What is needed
Each entry is to be given again precisely, and no picture may be carried over.

(Extracted records)
##############################

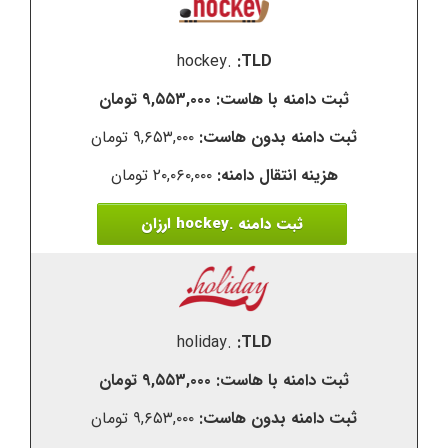
.hockey
۹,۵۵۳,۰۰۰ تومان
۹,۶۵۳,۰۰۰ تومان
۲۰,۰۶۰,۰۰۰ تومان
ثبت دامنه .hockey ارزان
.holiday
۹,۵۵۳,۰۰۰ تومان
۹,۶۵۳,۰۰۰ تومان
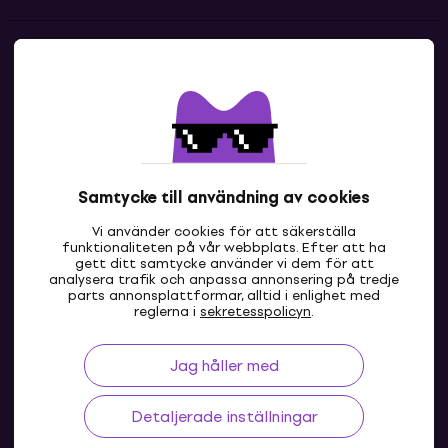
Kontakter
Kontakta oss
Samtycke till användning av cookies
Vi använder cookies för att säkerställa
funktionaliteten på vår webbplats. Efter att ha
gett ditt samtycke använder vi dem för att
analysera trafik och anpassa annonsering på tredje
parts annonsplattformar, alltid i enlighet med
SE
reglerna i
sekretesspolicyn
.
Jag håller med
Detaljerade inställningar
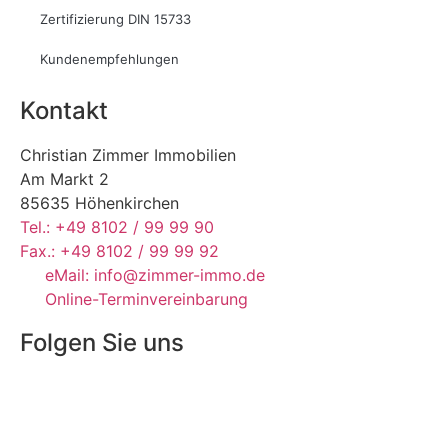
Zertifizierung DIN 15733
Kundenempfehlungen
Kontakt
Christian Zimmer Immobilien
Am Markt 2
85635 Höhenkirchen
Tel.: +49 8102 / 99 99 90
Fax.: +49 8102 / 99 99 92
eMail: info@zimmer-immo.de
Online-Terminvereinbarung
Folgen Sie uns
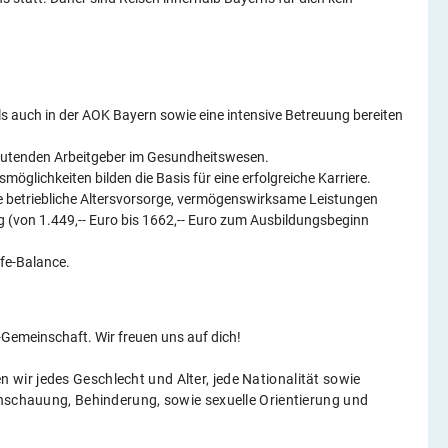
s auch in der AOK Bayern sowie eine intensive Betreuung bereiten
edeutenden Arbeitgeber im Gesundheitswesen.
glichkeiten bilden die Basis für eine erfolgreiche Karriere.
e betriebliche Altersvorsorge, vermögenswirksame Leistungen
 (von 1.449,-- Euro bis 1662,-- Euro zum Ausbildungsbeginn
ife-Balance.
-Gemeinschaft. Wir freuen uns auf dich!
 wir jedes Geschlecht und Alter, jede Nationalität sowie
anschauung, Behinderung, sowie sexuelle Orientierung und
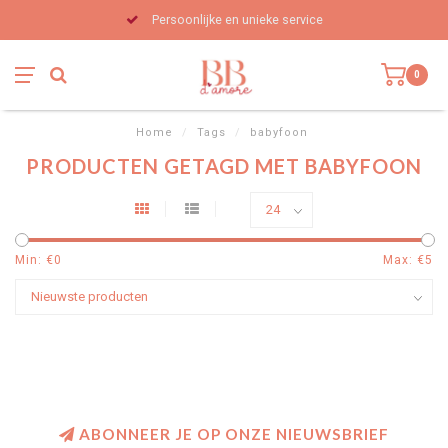
Persoonlijke en unieke service
0
Home
/
Tags
/
babyfoon
PRODUCTEN GETAGD MET BABYFOON
Min: €
0
Max: €
5
ABONNEER JE OP ONZE NIEUWSBRIEF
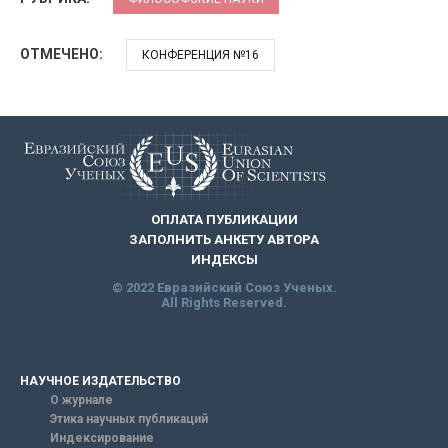
ОТМЕЧЕНО:
КОНФЕРЕНЦИЯ №16
ОПЛАТА ПУБЛИКАЦИИ
ЗАПОЛНИТЬ АНКЕТУ АВТОРА
ИНДЕКСЫ
© 2022 Евразийский Союз Ученых.
All Rights Reserved.
НАУЧНОЕ ИЗДАТЕЛЬСТВО
О журнале
Этика научных публикаций
Индексирование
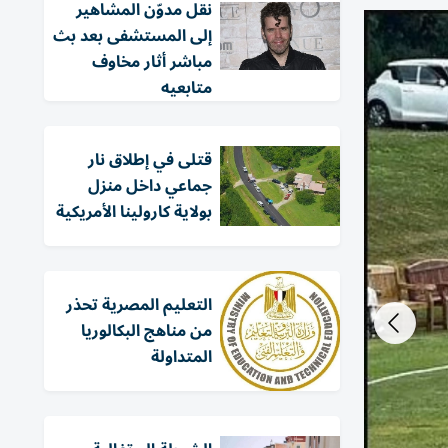
نقل مدوّن المشاهير
إلى المستشفى بعد بث
مباشر أثار مخاوف
متابعيه
قتلى في إطلاق نار
جماعي داخل منزل
بولاية كارولينا الأمريكية
التعليم المصرية تحذر
من مناهج البكالوريا
المتداولة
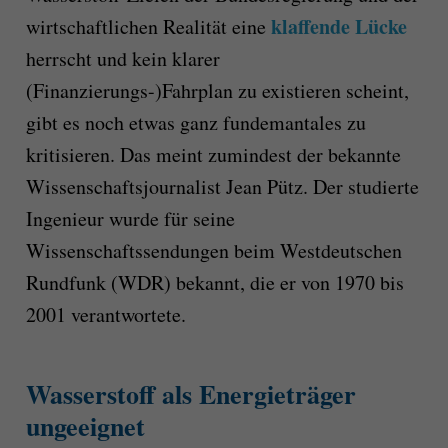
klaffende Lücke
wirtschaftlichen Realität eine
herrscht und kein klarer
(Finanzierungs-)Fahrplan zu existieren scheint,
gibt es noch etwas ganz fundemantales zu
kritisieren. Das meint zumindest der bekannte
Wissenschaftsjournalist Jean Pütz. Der studierte
Ingenieur wurde für seine
Wissenschaftssendungen beim Westdeutschen
Rundfunk (WDR) bekannt, die er von 1970 bis
2001 verantwortete.
Wasserstoff als Energieträger
ungeeignet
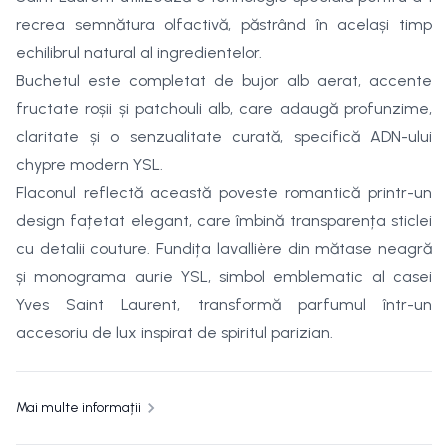
recrea semnătura olfactivă, păstrând în același timp
echilibrul natural al ingredientelor.
Buchetul este completat de bujor alb aerat, accente
fructate roșii și patchouli alb, care adaugă profunzime,
claritate și o senzualitate curată, specifică ADN-ului
chypre modern YSL.
Flaconul reflectă această poveste romantică printr-un
design fațetat elegant, care îmbină transparența sticlei
cu detalii couture. Fundița lavallière din mătase neagră
și monograma aurie YSL, simbol emblematic al casei
Yves Saint Laurent, transformă parfumul într-un
accesoriu de lux inspirat de spiritul parizian.
Mai multe informații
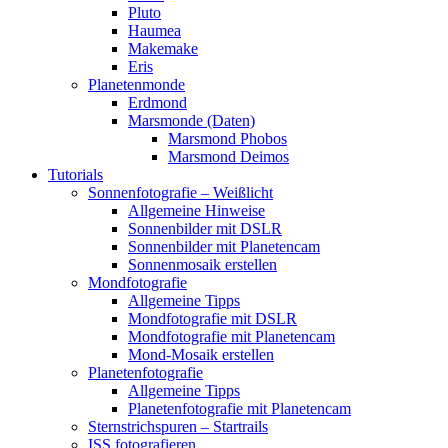
Pluto
Haumea
Makemake
Eris
Planetenmonde
Erdmond
Marsmonde (Daten)
Marsmond Phobos
Marsmond Deimos
Tutorials
Sonnenfotografie – Weißlicht
Allgemeine Hinweise
Sonnenbilder mit DSLR
Sonnenbilder mit Planetencam
Sonnenmosaik erstellen
Mondfotografie
Allgemeine Tipps
Mondfotografie mit DSLR
Mondfotografie mit Planetencam
Mond-Mosaik erstellen
Planetenfotografie
Allgemeine Tipps
Planetenfotografie mit Planetencam
Sternstrichspuren – Startrails
ISS fotografieren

##############################

Task answer
.hockey
۹,۵۵۳,۰۰۰ تومان
۹,۶۵۳,۰۰۰ تومان
۲۰,۰۶۰,۰۰۰ تومان
ثبت دامنه .hockey ارزان
.holiday
۹,۵۵۳,۰۰۰ تومان
۹,۶۵۳,۰۰۰ تومان
Kontakter
Kontakta oss
Samtycke till användning av cookies
Vi använder cookies för att säkerställa
funktionaliteten på vår webbplats. Efter att ha
gett ditt samtycke använder vi dem för att
analysera trafik och anpassa annonsering på tredje
parts annonsplattformar, alltid i enlighet med
SE
reglerna i
sekretesspolicyn
.
Jag håller med
Detaljerade inställningar
Zertifizierung DIN 15733
Kundenempfehlungen
Kontakt
Christian Zimmer Immobilien
Am Markt 2
85635 Höhenkirchen
Tel.: +49 8102 / 99 99 90
Fax.: +49 8102 / 99 99 92
eMail: info@zimmer-immo.de
Online-Terminvereinbarung
Folgen Sie uns
s auch in der AOK Bayern sowie eine intensive Betreuung bereiten
edeutenden Arbeitgeber im Gesundheitswesen.
glichkeiten bilden die Basis für eine erfolgreiche Karriere.
e betriebliche Altersvorsorge, vermögenswirksame Leistungen
 (von 1.449,-- Euro bis 1662,-- Euro zum Ausbildungsbeginn
ife-Balance.
-Gemeinschaft. Wir freuen uns auf dich!
 wir jedes Geschlecht und Alter, jede Nationalität sowie
anschauung, Behinderung, sowie sexuelle Orientierung und
Persoonlijke en unieke service
0
Home
/
Tags
/
babyfoon
PRODUCTEN GETAGD MET BABYFOON
Min: €
0
Max: €
5
ABONNEER JE OP ONZE NIEUWSBRIEF
ОТМЕЧЕНО:
КОНФЕРЕНЦИЯ №16
ОПЛАТА ПУБЛИКАЦИИ
ЗАПОЛНИТЬ АНКЕТУ АВТОРА
ИНДЕКСЫ
© 2022 Евразийский Союз Ученых.
All Rights Reserved.
НАУЧНОЕ ИЗДАТЕЛЬСТВО
О журнале
Этика научных публикаций
Индексирование
نقل مدوّن المشاهير
إلى المستشفى بعد بث
مباشر أثار مخاوف
متابعيه
قتلى في إطلاق نار
جماعي داخل منزل
بولاية كارولينا الأمريكية
التعليم المصرية تحذر
من مناهج البكالوريا
المتداولة
klaffende Lücke
wirtschaftlichen Realität eine
herrscht und kein klarer
(Finanzierungs-)Fahrplan zu existieren scheint,
gibt es noch etwas ganz fundemantales zu
kritisieren. Das meint zumindest der bekannte
Wissenschaftsjournalist Jean Pütz. Der studierte
Ingenieur wurde für seine
Wissenschaftssendungen beim Westdeutschen
Rundfunk (WDR) bekannt, die er von 1970 bis
2001 verantwortete.
Wasserstoff als Energieträger
ungeeignet
recrea semnătura olfactivă, păstrând în același timp
echilibrul natural al ingredientelor.
Buchetul este completat de bujor alb aerat, accente
fructate roșii și patchouli alb, care adaugă profunzime,
claritate și o senzualitate curată, specifică ADN-ului
chypre modern YSL.
Flaconul reflectă această poveste romantică printr-un
design fațetat elegant, care îmbină transparența sticlei
cu detalii couture. Fundița lavallière din mătase neagră
și monograma aurie YSL, simbol emblematic al casei
Yves Saint Laurent, transformă parfumul într-un
accesoriu de lux inspirat de spiritul parizian.
Mai multe informații
Pluto
Haumea
Makemake
Eris
Planetenmonde
Erdmond
Marsmonde (Daten)
Marsmond Phobos
Marsmond Deimos
Tutorials
Sonnenfotografie – Weißlicht
Allgemeine Hinweise
Sonnenbilder mit DSLR
Sonnenbilder mit Planetencam
Sonnenmosaik erstellen
Mondfotografie
Allgemeine Tipps
Mondfotografie mit DSLR
Mondfotografie mit Planetencam
Mond-Mosaik erstellen
Planetenfotografie
Allgemeine Tipps
Planetenfotografie mit Planetencam
Sternstrichspuren – Startrails
ISS fotografieren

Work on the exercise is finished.